--- START ---

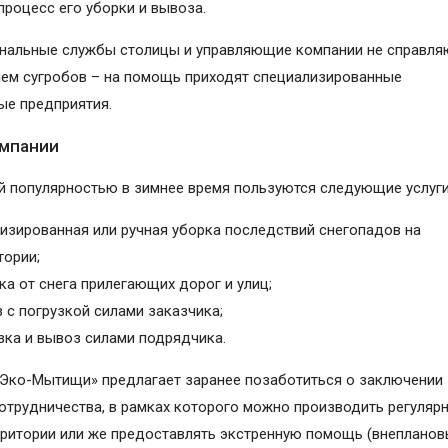
процесс его уборки и вывоза.
нальные службы столицы и управляющие компании не справля
ием сугробов – на помощь приходят специализированные
ые предприятия.
омпании
 популярностью в зимнее время пользуются следующие услуги
изированная или ручная уборка последствий снегопадов на
тории;
ка от снега прилегающих дорог и улиц;
 с погрузкой силами заказчика;
зка и вывоз силами подрядчика.
Эко-Мытищи» предлагает заранее позаботиться о заключении
отрудничества, в рамках которого можно производить регуляр
рритории или же предоставлять экстренную помощь (внеплано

--- END ---

Only the pictures stay out; everything else in the listing above must be repeated exactly.

процесс его уборки и вывоза.
нальные службы столицы и управляющие компании не справля
ием сугробов – на помощь приходят специализированные
ые предприятия.
омпании
 популярностью в зимнее время пользуются следующие услуги
изированная или ручная уборка последствий снегопадов на
тории;
ка от снега прилегающих дорог и улиц;
 с погрузкой силами заказчика;
зка и вывоз силами подрядчика.
Эко-Мытищи» предлагает заранее позаботиться о заключении
отрудничества, в рамках которого можно производить регуляр
рритории или же предоставлять экстренную помощь (внеплано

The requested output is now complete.